完全にテロリストと同じ扱いですかそうですか。というかいつの間に調べていたのか。
「なぜ分かったんだ?」
未だに疑問符で一杯な仄火は南萌に問い質す。
「信じるかどうかは君次第だ。だが僕は情報屋であると同時に探偵だ。知らないことなんてないのさ」
かっこよくポーズを決め、確固不動の所悪いが、結局なぜ分かったのかは謎のままだった。
迷宮入り。
信じるかどうかなんて、南萌は言っていたけど、間違いのない情報なのだろう。そう彼女は何でも知っている。そう、なんでもだ。
仄火は何やら納得したみたいで、首を縦に振り頷いている。
「では、明夢、南萌。私の為に力を貸して欲しい」
「もちろん」
「面白くなりそうだ」
「では明夢、早速仕事頼みたいのだがいいか?」
「うん。何の仕事?」
「今のメンバーでは世界を破壊するのには時間がかかるのだ」
時間はかかっても、目的は達成出来るんだ、と僕はその後の言葉も分からず感心していた。

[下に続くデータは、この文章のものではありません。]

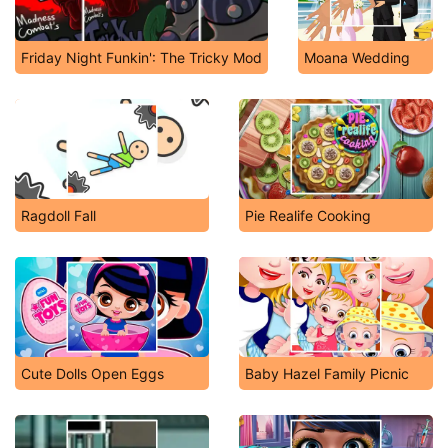
Friday Night Funkin': The Tricky Mod
Moana Wedding
Ragdoll Fall
Pie Realife Cooking
Cute Dolls Open Eggs
Baby Hazel Family Picnic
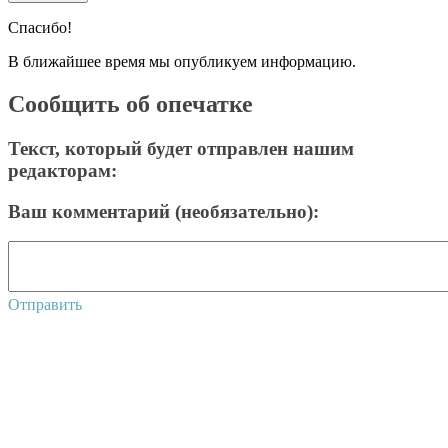
Спасибо!
В ближайшее время мы опубликуем информацию.
Сообщить об опечатке
Текст, который будет отправлен нашим
редакторам:
Ваш комментарий (необязательно):
Отправить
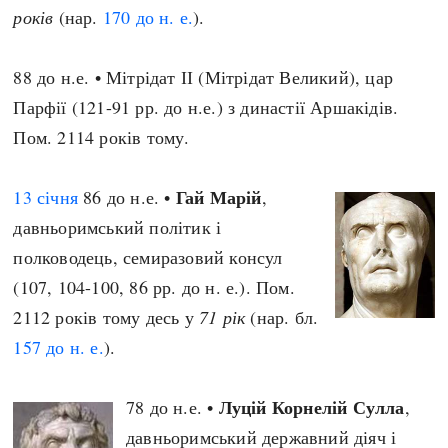
років
(нар.
170 до н. е.
).
88 до н.е. • Мітрідат ІІ (Мітрідат Великий), цар
Парфії (121-91 рр. до н.е.) з династії Аршакідів.
Пом. 2114 років тому.
Гай Марій
13 січня
86 до н.е. •
,
давньоримський політик і
полководець, семиразовий консул
(107, 104-100, 86 рр. до н. е.). Пом.
2112 років тому десь у
71 рік
(нар. бл.
157 до н. е.
).
Луцій Корнелій Сулла
78 до н.е. •
,
давньоримський державний діяч і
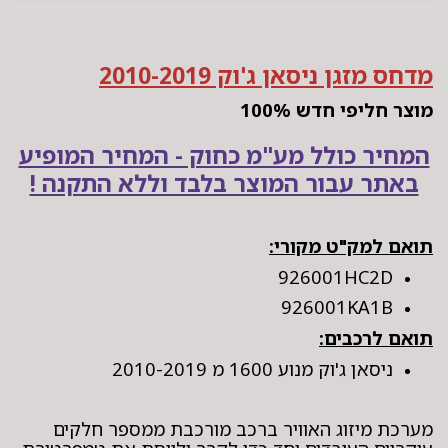
מדחס מזגן ניסאן ג'וק 2010-2019
מוצר חליפי חדש 100%
המחיר כולל מע"מ כחוק - המחיר המופיע
באתר עבור המוצר בלבד וללא התקנה !
תואם למק"ט מקורי:
926001HC2D
926001KA1B
תואם לרכבים:
ניסאן ג'וק מנוע 1600 מ 2010-2019
מערכת מיזוג האוויר ברכב מורכבת ממספר חלקים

「そこでこれから君には新たな仲間を捜索する任を与える。ああ、もちろん私も協力するぞ。南萌には情報収集に専念して欲しい」
「…………」
「…………」
結局は仲間になろうとならなくとも、仲間探しをすることになるらしい。南萌も一杯食わされた顔をしている。
でも、どうせなら飛び切り最高のメンバーを連れてこよう。せめてそれが僕の役目だろうから。
これが僕らのチームの最初のメンバー達の出会いであった。